Le isole di plastica galleggianti. Nuovi habitat inquinati ma vitali

C’è vita nelle isole di plastica galleggianti nei nostri mari. Tra le tante conseguenze nefaste dei rifiuti marini di plastica e della loro aggregazione in zattere, c’è una imprevista, finora trascurata ma “gravissima”, ossia la loro trasformazione in immensi habitat per le specie costiere. Dove le conoscenze biologiche ritenevano che tali specie come molluschi, crostacei o anemoni, non potessero né arrivarci né sopravvivere vi stanno, invece, proliferando e formando nuove colonie, dando vita a un nuovo ecosistema, definito nel 2013  plastisfera (al pari della biosfera), colonizzata da questa nuova comunità

Alcuni di questi micro organismi delle nuove comunità sviluppano enzimi che gli permetteno di degradare la plastica per nutrirsene. Nell’estate 2020 all’interno di varie comunità della plastisfera sono stati individuati 2 batteri che degradano il Polietilene tereftalato, ossia il famigerato PET.

Tutto ciò è descritto da uno studio internazionale pubblicato sulla rivista scientifica Nature – prima firma Linsey E. Haram – che finora ha contato più di 40 specie differenti e che ha definito la nuova comunità in questione definita dagli autori neo pelagica.

“È stata una sorpresa scoprire che questi animali costieri vi riescano ad alimentarsi, quando si pensava che necessitassero di fonti di cibo che caratterizzano le coste” scrivono gli autori.

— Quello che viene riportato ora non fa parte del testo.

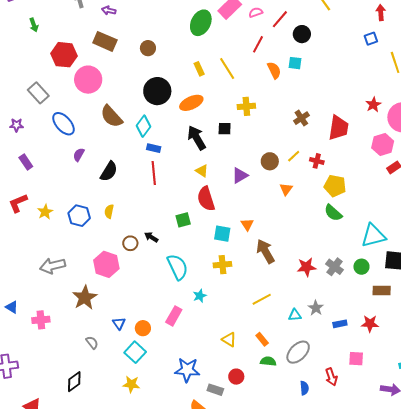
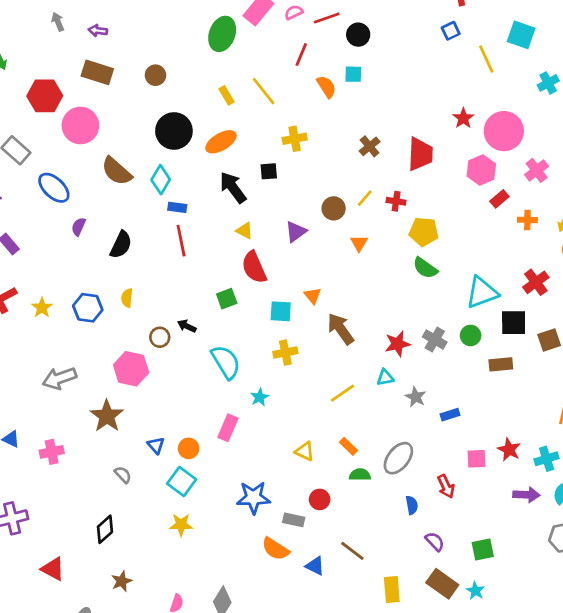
red line: (280, 19) -> (327, 18), turned 36
cyan triangle: (295, 315) -> (385, 378), moved
red star: (370, 324) -> (509, 450), moved, turned 30

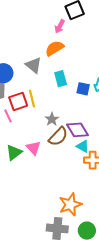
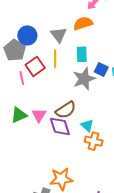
yellow line: (32, 99) -> (55, 59), moved
red square: (18, 101) -> (35, 66), turned -30
gray star: (52, 119) -> (84, 79), moved, size x1.6
purple diamond: (77, 130) -> (60, 126), moved

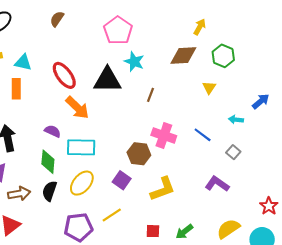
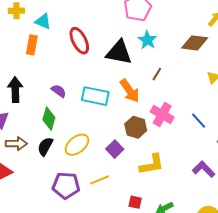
orange arrow: (77, 108) -> (130, 91), moved
cyan rectangle: (81, 147) -> (95, 96), moved

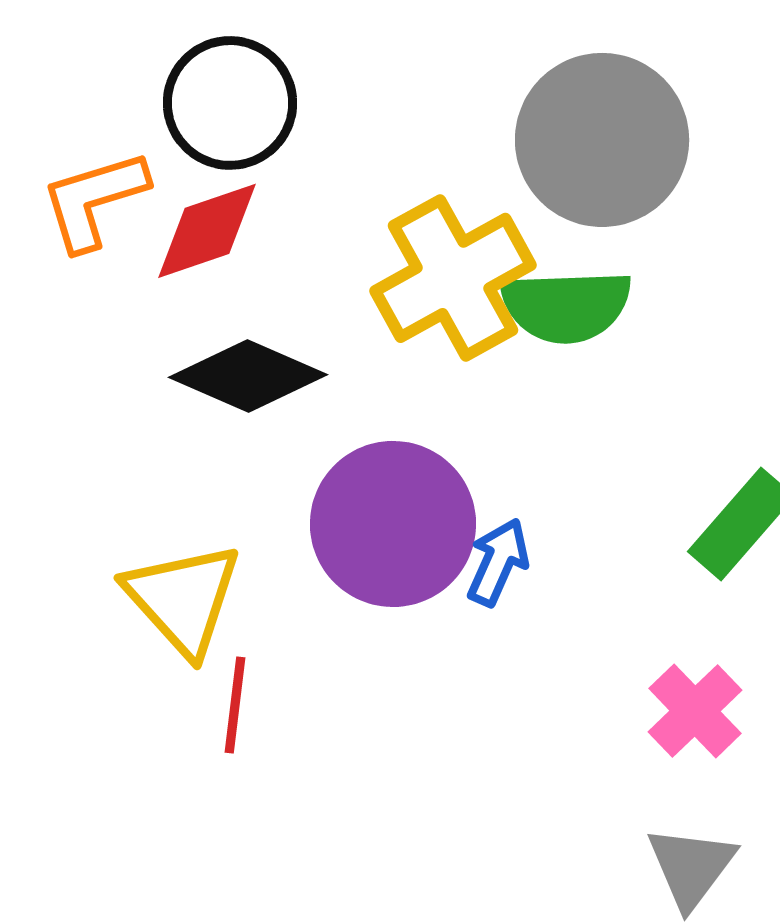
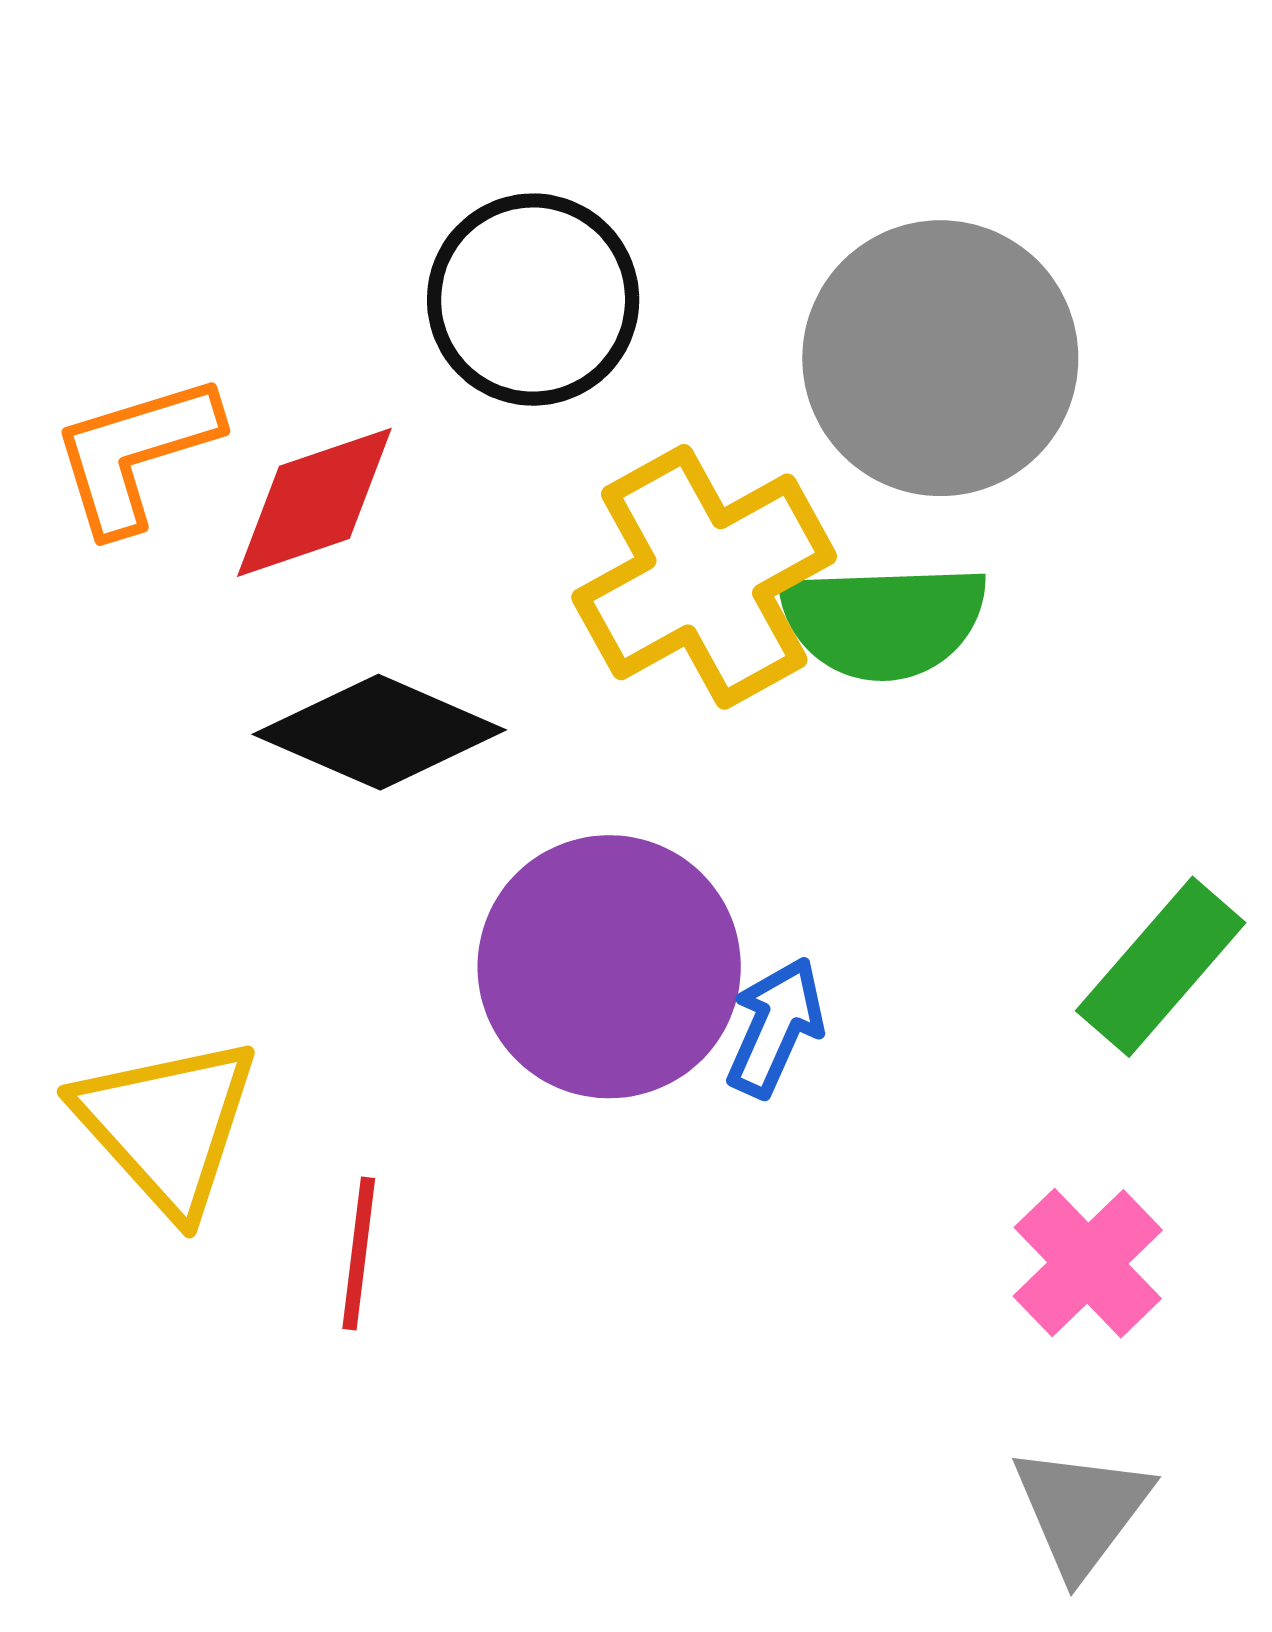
black circle: (230, 103) -> (533, 300), moved
yellow triangle: (183, 599) -> (167, 1125), moved

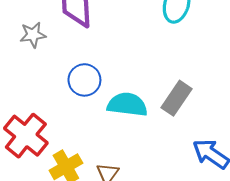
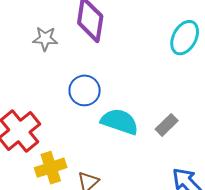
gray rectangle: (177, 98) -> (167, 125), size x0.7

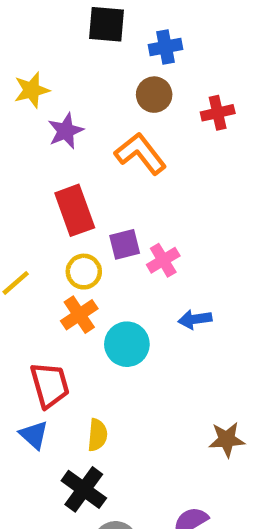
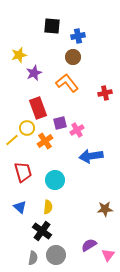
red cross: (218, 113) -> (105, 93), moved
yellow circle: (84, 272) -> (27, 128), moved
orange cross: (79, 315) -> (45, 141), moved
blue arrow: (195, 319) -> (91, 156), size x1.6
cyan circle: (127, 344) -> (55, 180), moved
red trapezoid: (50, 385) -> (23, 172), moved

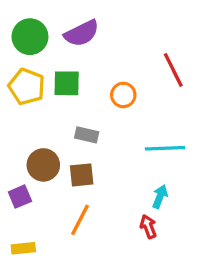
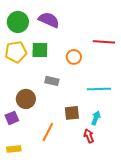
purple semicircle: (82, 33) -> (49, 20), turned -130
red line: (173, 70) -> (104, 42), turned -60
yellow pentagon: (27, 87) -> (16, 52), turned -30
brown square: (82, 175) -> (72, 113), moved

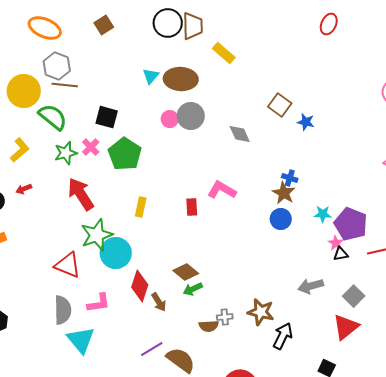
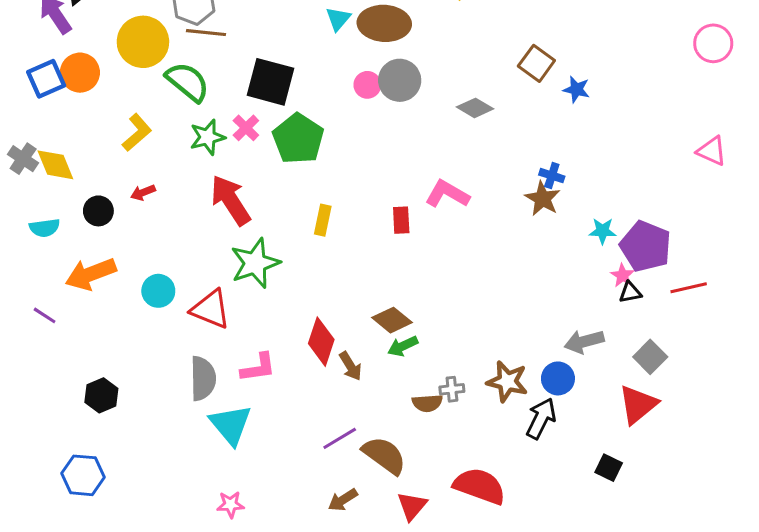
black square: (107, 117) -> (271, 82), size x1.4
gray diamond: (240, 134) -> (475, 108), turned -35
blue circle: (281, 219) -> (558, 378), moved
cyan circle: (116, 253) -> (158, 291), moved, size x0.7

Tale scoperta risale allo tsunami giapponese del 2011. Allora rifiuti plastici, trascinati in mare dalla potenza del maremoto, sono giunti fino alle coste nordamericane trasportando 300 specie costiere le quali, nonostante fossero in alto mare sono sopravvissute e si sono riprodotte.  La scoperta si deve alla collaborazione con l’Ocean Voyages Istitute, un’ong dedita alla rimozione delle plastiche galleggianti che formano il Great Pacific Garbage Patch, situato nel vortice subtropicale del nord del Pacifico. Qui i ricercatori hanno riscontrato l’esistenza delle nuove specie pelagiche.

Le isole di plastica sono quindi dei nuovi habitat colonizzati da specie che riescono a nutrirsi nonostante non abitino in contesti non programmati dalla loro storia evolutiva, ma creati involontariamente dall’uomo, e nei quali vi si adattano con straordinaria versatilità.

Dunque che le plastiche fluttuanti, sono colonizzate da microrganismi che generano forme di vita; si teme ora che le aggregazioni di plastica, materiale com’è noto non è biodegradabile e quindi persistente provochi la diffusione di specie aliene invasive e in grado di colonizzare nuovi habitat.

Da cui la domanda d’obbligo.  Stimando che ogni anno finiscono nei mari circa 14 milioni di tonnellate di rifiuti di plastica equivalenti all’80% dei rifiuti marini e per il 2050 è previsto il loro aumento esponenziale per un totale di 25mila tonnellate di rifiuti, la fauna e la flora dei nostri mari sarà come quella che conosciamo oggi?